1 and 2 show an embodiment of the first aspect of the present invention, in which FIG. 1 is a front view, FIG. 2 is an enlarged vertical sectional view of the flange portion and its surroundings, and FIGS. FIG. 6 shows an embodiment of the third aspect of the present invention, in which FIG. 3 is a longitudinal sectional view, FIG. 4 is an enlarged longitudinal sectional view of a part of the second mold,
Fig. 5 is a schematic plan view of the conveyance device, and Fig. 6 is the VI of Fig. 5.
-A cross-sectional view taken along the line -1111, Figure 7(a) is a front view showing the unprocessed bar, and Figure 7(b) shows the cold forged shaft after it has been forged by the first die.
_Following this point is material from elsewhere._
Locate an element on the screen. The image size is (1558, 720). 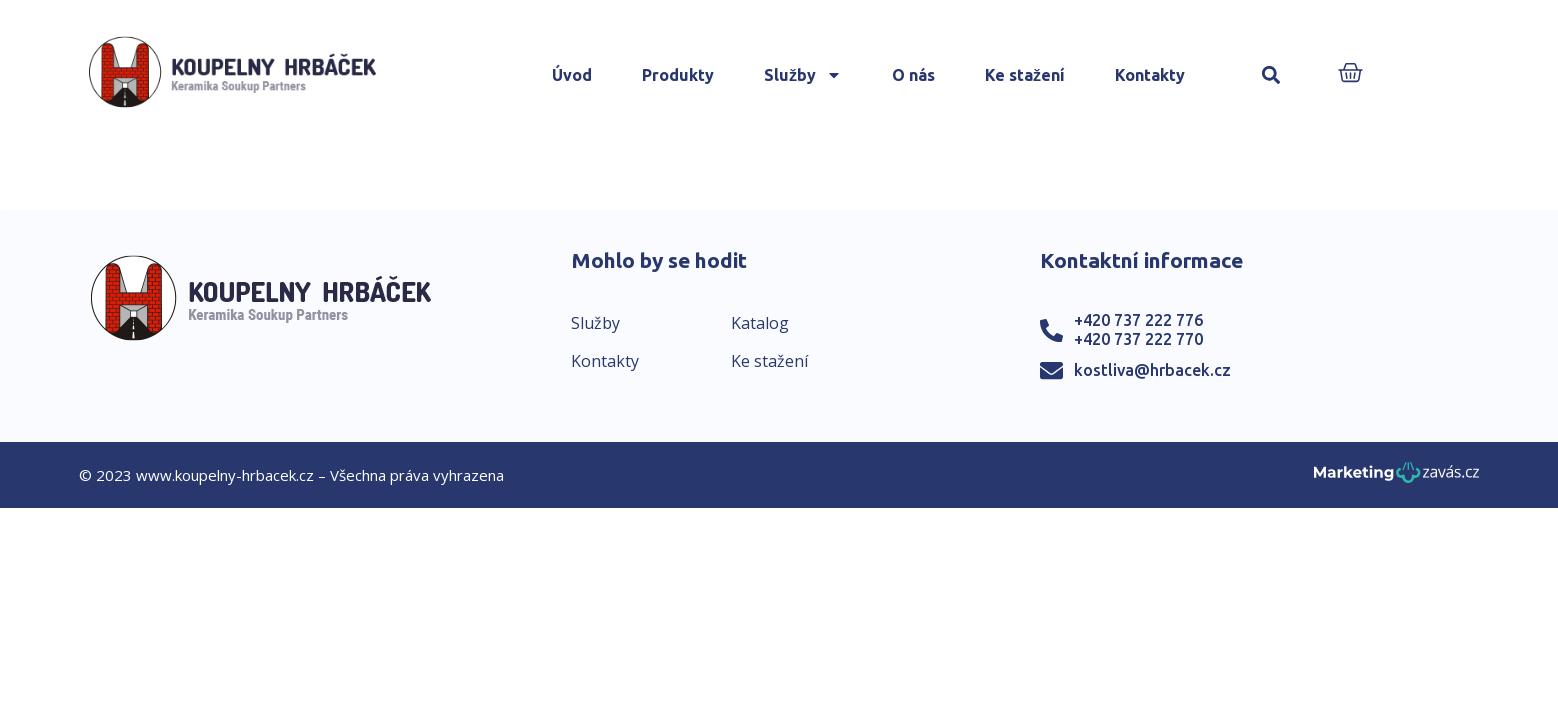
kostliva@hrbacek.cz is located at coordinates (1152, 370).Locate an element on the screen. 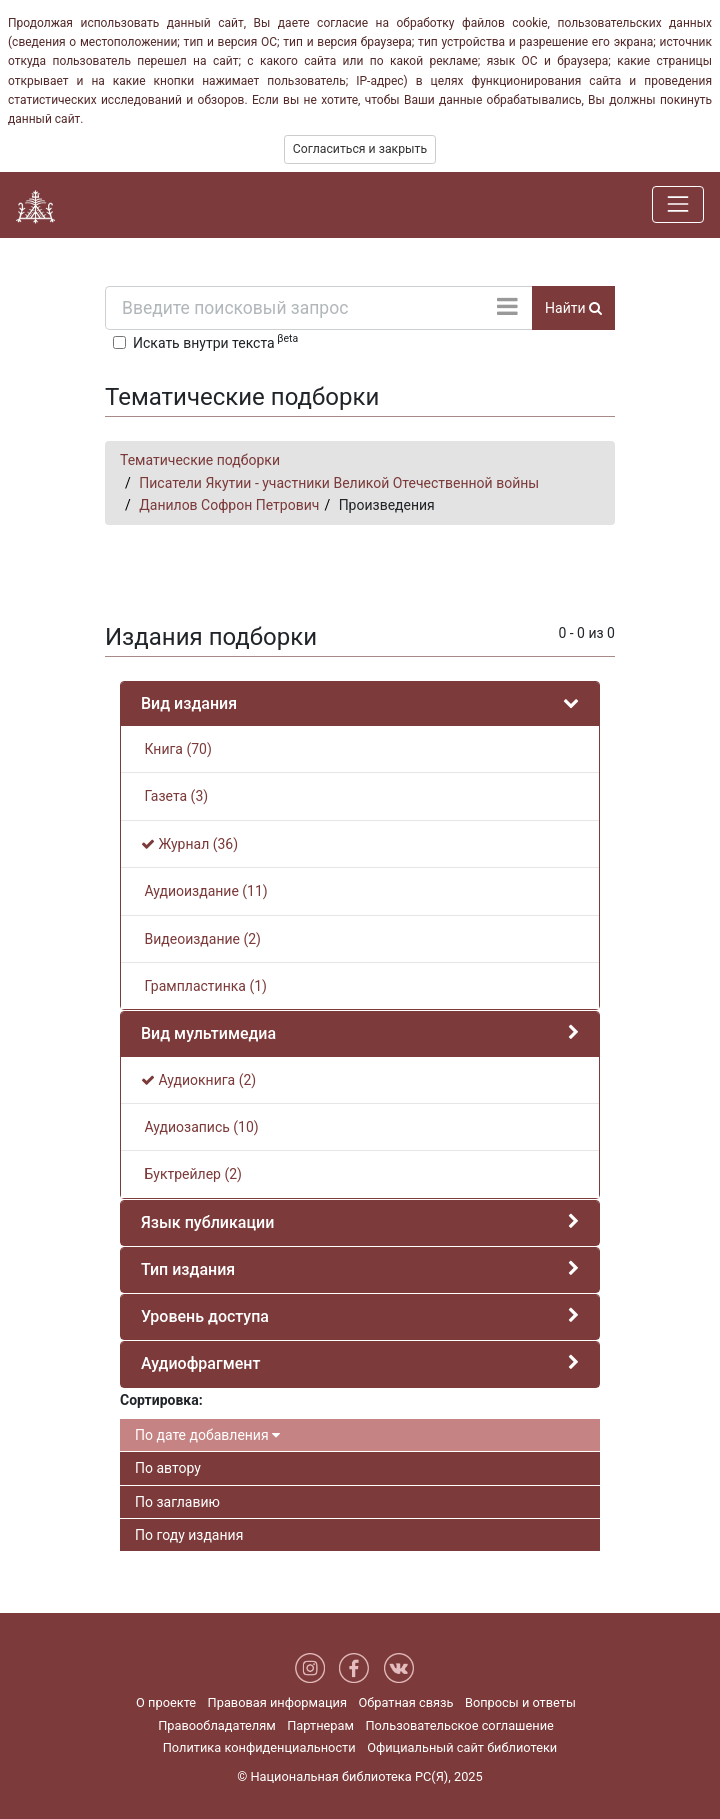 The image size is (720, 1819). Книга (70) is located at coordinates (176, 749).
The front views shown in FIGS. 8 to 11 are for explaining a conventional cold-forged shaft, and FIG. 8 is a partially sectional front view showing a starter motor to which the cold-forged shaft is applied, and FIG. 11 through 11 are front views of a cold-forged shaft showing stepwise forging of the cold-forged shaft. O...Cold forged shaft, 1...Shaft main body, 2...Gear (oddly shaped part), 3...Flange part, 4...Tapered part, 5... Small diameter part, 0...Cold forged shaft manufacturing device, 1...First mold, 2...Second mold, 3...Transfer device, 4.27... Sizing hole, 5.26... Teeth, 7a... Taper forming part, 1.32... Clamp, 3... Reversing mechanism.

Claims (3)

[Claims] (1) A cold-forged shaft with an irregularly shaped part at one end, a flange part is formed in the middle part in the length direction, and the diameter of the flange part gradually decreases at the base on the opposite side of the irregularly shaped part. A cold-forged shaft having an irregularly shaped portion at one end, characterized in that a tapered portion is formed. (2) A method for manufacturing a cold-forged shaft with an irregularly shaped portion at one end, the method comprising the following steps I, II, and III. Method. I. A process of forming an irregularly shaped part on one end of an unprocessed bar by extrusion processing. II. After step I above, a step of squeezing the side opposite to the irregularly shaped part by extrusion while the irregularly shaped part is restrained. III. After the above step II, a step of forming a flange portion in the intermediate portion by upsetting, and forming a tapered portion that gradually becomes smaller in diameter following the base of the flange portion. (3) A manufacturing device for a cold-forged shaft having an irregularly shaped portion at one end, comprising first and second molds arranged in a pair;
a conveying device that transfers the shaft between these molds, and the first mold has an opening in one of the molds toward the other mold, and has an outer shape of the cold-forged shaft. The second mold is provided with a sizing hole for restraining the cold-forged shaft, and teeth for forming an irregularly shaped part formed at the inner end of the sizing hole. Teeth are formed into which one end is inserted to adjust the shape of the irregularly shaped part formed on this cold forged shaft, and the other mold is opened toward the one mold, and the open end thereof is formed. 1. A manufacturing device for a cold forged shaft having an irregularly shaped portion at one end, the sizing hole having a tapered portion whose diameter gradually decreases from the portion to the inside.